Professor Michèle Ramsay (PhD). Director of the Sydney Brenner Institute for Molecular Bioscience (SBIMB) and Professor in the Division of Human Genetics, University of the Witwatersrand (Wits), Johannesburg. Her research interests include African population genetic and epigenetic diversity and their role in diseases exacerbated by adverse lifestyle choices, including obesity, cardiometabolic diseases. Participates in genetic research into rare eye, skin and autoimmune diseases in African populations, including albinism, keratolytic winter erythema, glaucoma, scleroderma and rheumatoid arthritis. Co-editor of a book: Molecular Medicine for Clinicians (2009) Wits University Press. Supervisor to BSc(hons), MSc and PhD students and host to postdoctoral fellows. Co-PI of the Wits non-communicable disease Research Leadership Program (NIH funded). Principal Investigator of an NIH funded Collaborative Centre under the H3Africa Consortium for “Genomic and environmental risk factors for cardiometabolic diseases in Africans”, and Research Chair on Genomics and Bioinformatics of African populations and is President of the African Society for Human Genetics.

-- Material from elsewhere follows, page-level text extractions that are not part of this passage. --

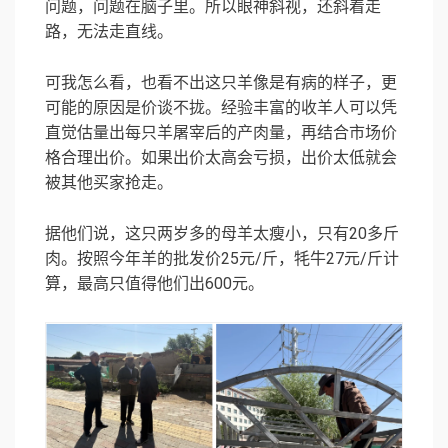
问题，问题在脑子里。所以眼神斜视，还斜着走
路，无法走直线。
可我怎么看，也看不出这只羊像是有病的样子，更
可能的原因是价谈不拢。经验丰富的收羊人可以凭
直觉估量出每只羊屠宰后的产肉量，再结合市场价
格合理出价。如果出价太高会亏损，出价太低就会
被其他买家抢走。
据他们说，这只两岁多的母羊太瘦小，只有20多斤
肉。按照今年羊的批发价25元/斤，牦牛27元/斤计
算，最高只值得他们出600元。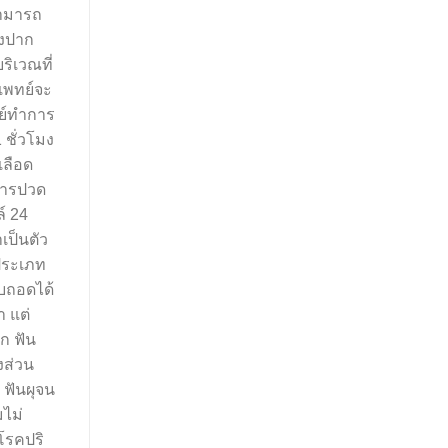
สามารถ
องปาก
ิเวณที่
แพทย์จะ
ทย์ทำการ
 ชั่วโมง
เลือด
าการปวด
์ 24
เป็นตัว
 ประเภท
บถอดได้
 แต่
ก ฟัน
งส่วน
ุ ฟันผุจน
ไม่
โรคปริ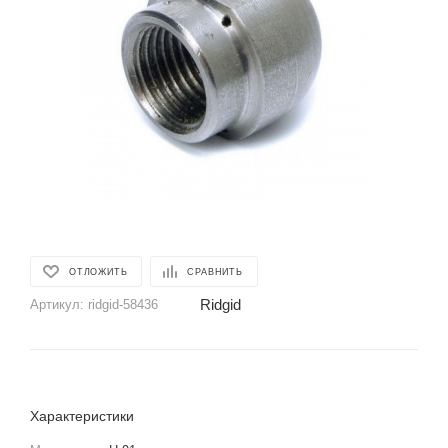
ОТЛОЖИТЬ
СРАВНИТЬ
Ridgid
Артикул:
ridgid-58436
Характеристики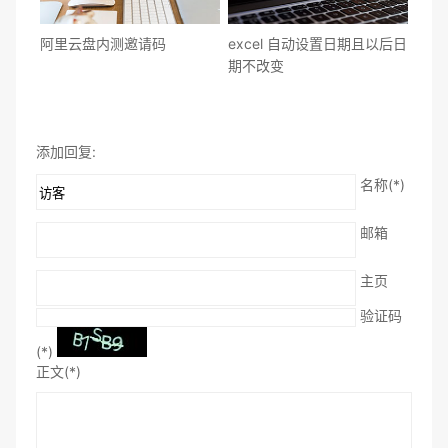
阿里云盘内测邀请码
excel 自动设置日期且以后日
期不改变
添加回复:
名称(*)
邮箱
主页
验证码
(*)
正文(*)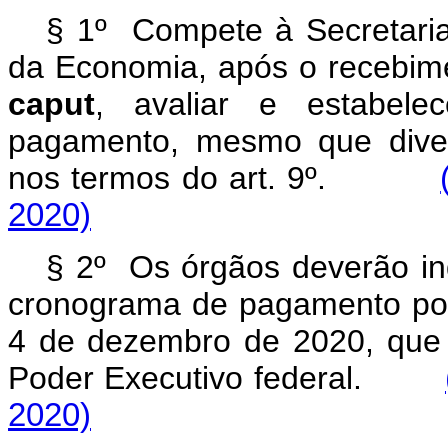
§ 1º Compete à Secretaria
da Economia, após o recebime
caput
, avaliar e estabele
pagamento, mesmo que diver
nos termos do art. 9º.
2020)
§ 2º Os órgãos deverão ind
cronograma de pagamento por 
4 de dezembro de 2020, que p
Poder Executivo federal.
2020)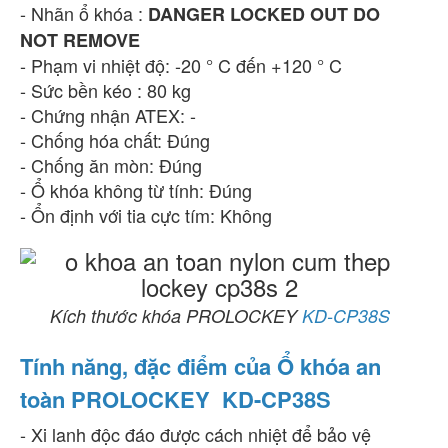
- Nhãn ổ khóa :
DANGER LOCKED OUT DO
NOT REMOVE
- Phạm vi nhiệt độ: -20 ° C đến +120 ° C
- Sức bền kéo : 80 kg
- Chứng nhận ATEX: -
- Chống hóa chất: Đúng
- Chống ăn mòn: Đúng
- Ổ khóa không từ tính: Đúng
- Ổn định với tia cực tím: Không
Kích thước khóa PROLOCKEY
KD-CP38S
Tính năng, đặc điểm của Ổ khóa an
toàn PROLOCKEY KD-CP38S
- Xi lanh độc đáo được cách nhiệt để bảo vệ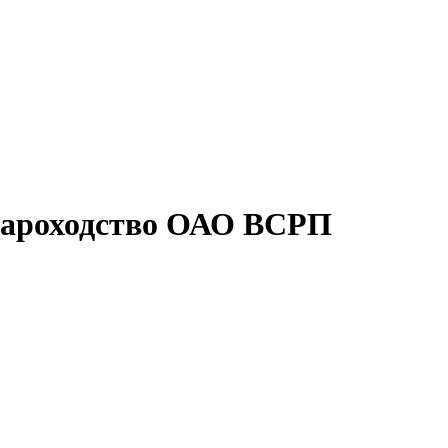
Пароходство ОАО ВСРП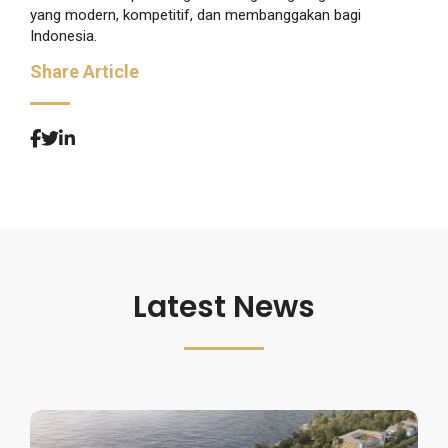
yang modern, kompetitif, dan membanggakan bagi
Indonesia.
Share Article
Latest News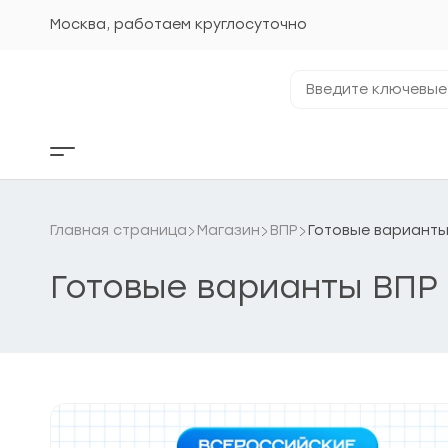
Перейти
к
Москва, работаем круглосуточно
содержанию
Введите
ключевые
фразы...
Кнопка
бокового
меню
Главная страница
Магазин
ВПР
Готовые варианты
Готовые варианты ВПР 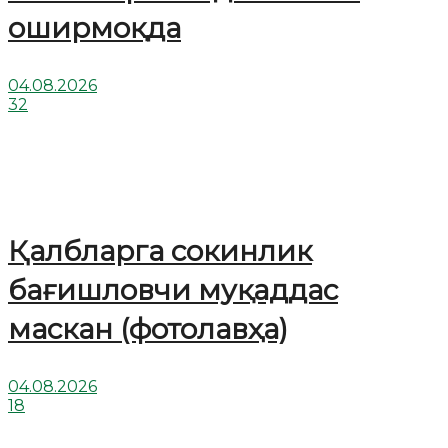
оширмоқда
04.08.2026
32
Қалбларга сокинлик
бағишловчи муқаддас
маскан (фотолавҳа)
04.08.2026
18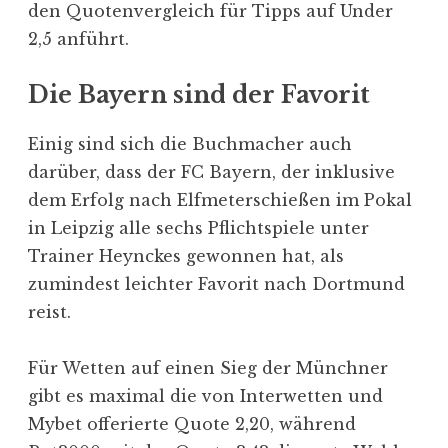
den Quotenvergleich für Tipps auf Under
2,5 anführt.
Die Bayern sind der Favorit
Einig sind sich die Buchmacher auch
darüber, dass der FC Bayern, der inklusive
dem Erfolg nach Elfmeterschießen im Pokal
in Leipzig alle sechs Pflichtspiele unter
Trainer Heynckes gewonnen hat, als
zumindest leichter Favorit nach Dortmund
reist.
Für Wetten auf einen Sieg der Münchner
gibt es maximal die von Interwetten und
Mybet offerierte Quote 2,20, während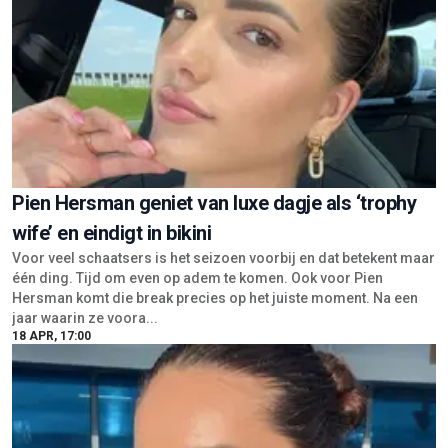
Pien Hersman geniet van luxe dagje als ‘trophy
wife’ en eindigt in bikini
Voor veel schaatsers is het seizoen voorbij en dat betekent maar
één ding. Tijd om even op adem te komen. Ook voor Pien
Hersman komt die break precies op het juiste moment. Na een
jaar waarin ze voora...
18 APR, 17:00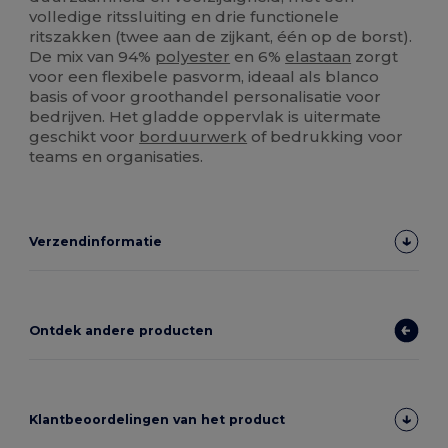
volledige ritssluiting en drie functionele
ritszakken (twee aan de zijkant, één op de borst).
De mix van 94%
polyester
en 6%
elastaan
zorgt
voor een flexibele pasvorm, ideaal als blanco
basis of voor groothandel personalisatie voor
bedrijven. Het gladde oppervlak is uitermate
geschikt voor
borduurwerk
of bedrukking voor
teams en organisaties.
Verzendinformatie
Ontdek andere producten
Klantbeoordelingen van het product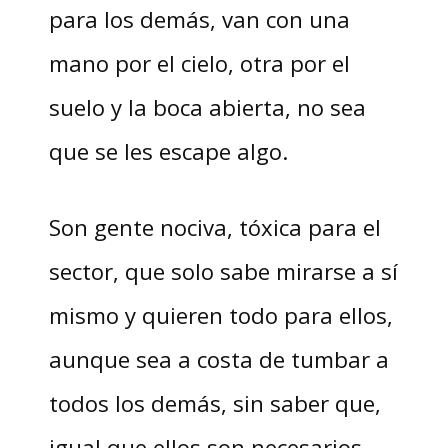
para los demás, van con una
mano por el cielo, otra por el
suelo y la boca abierta, no sea
que se les escape algo.
Son gente nociva, tóxica para el
sector, que solo sabe mirarse a sí
mismo y quieren todo para ellos,
aunque sea a costa de tumbar a
todos los demás, sin saber que,
igual que ellos son necesarios,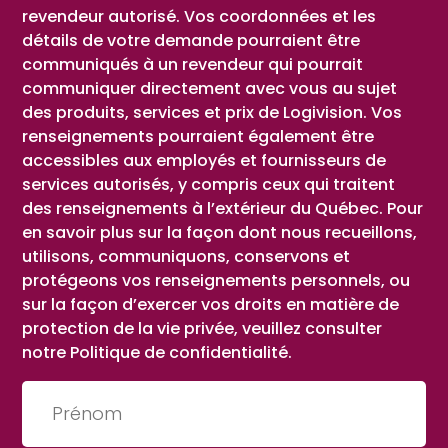
revendeur autorisé. Vos coordonnées et les
détails de votre demande pourraient être
communiqués à un revendeur qui pourrait
communiquer directement avec vous au sujet
des produits, services et prix de Logivision. Vos
renseignements pourraient également être
accessibles aux employés et fournisseurs de
services autorisés, y compris ceux qui traitent
des renseignements à l’extérieur du Québec. Pour
en savoir plus sur la façon dont nous recueillons,
utilisons, communiquons, conservons et
protégeons vos renseignements personnels, ou
sur la façon d’exercer vos droits en matière de
protection de la vie privée, veuillez consulter
notre Politique de confidentialité.
Prénom
(Nécessaire)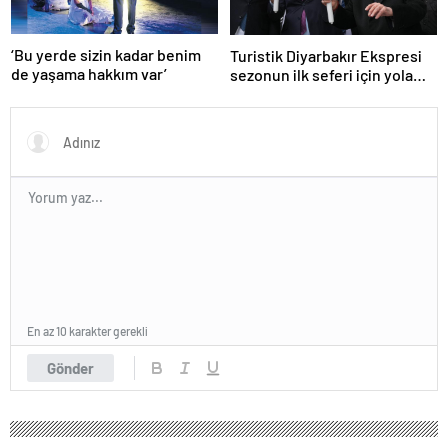
‘Bu yerde sizin kadar benim
Turistik Diyarbakır Ekspresi
de yaşama hakkım var’
sezonun ilk seferi için yola
çıktı
En az 10 karakter gerekli
Gönder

Common chronic diseases like diabetes, hypertension, stroke and asthma affect a large proportion of the population and are the result of genetic susceptibility in the presence of specific environmental factors or triggers. We refer to these diseases as multifactorial traits because two main factors are involved: the genes and the environment. They are also often referred to as non-communicable diseases (NCDs) because they cannot be passed on from one person to the next i.e. they are not infectious. NCDs have a genetic or inherited component. This lecture will explain multifactorial inheritance and the methods used to identify genetic variants that contribute to the “genetic risk” for the trait. Populations specific considerations will be discussed and their impact on the use of genetic risk markers for NCDs. Genome-wide association studies (GWASs) will be explained in the context of two study designs: 1. Case control studies (e.g. cases with diabetes and controls without diabetes) 2. Continuous traits (e.g. blood pressure, obesity). Cancer is an important NCD and was covered in week 9.

Learning Outcomes

  • List the components that contribute to the risk of NCDs
  • Explain the role of genetic susceptibility for NCDs to patients
  • Explain to a patient that individual genetic variant tests usually contribute a very small amount to the variability in the trait (e.g. blood pressure) or to the risk for developing the NCD (e.g. diabetes).
  • List the significant limitations of current genetic tests in estimating genetic risk for NCDs
  • Develop material including appropriate knowledge to provide the patient with advice to minimise their modifiable risk factors in order to improve their outcome or to delay onset of NCDs

Class Videos

Class Slides

Assessments: Pre-Class Exercise
Click for reading on Complex Disorders
Click for reading on Diabetes
Scenario: Thandi (38 years of age) has just heard that her mother, Nomsa (aged 58), has been diagnosed with type two diabetes (T2D). Thandi is concerned about developing T2D because her father (Thomas) was diagnosed when he turned 51 and now that he is in his late sixties, he has developed cataracts and has a had his big toe amputated because of gangrene. Thandi’s maternal aunt was diagnosed with T2D at the age of 56. Thandi is very overweight, in fact her Body Mass Index is 35, and she has an office job at a bank.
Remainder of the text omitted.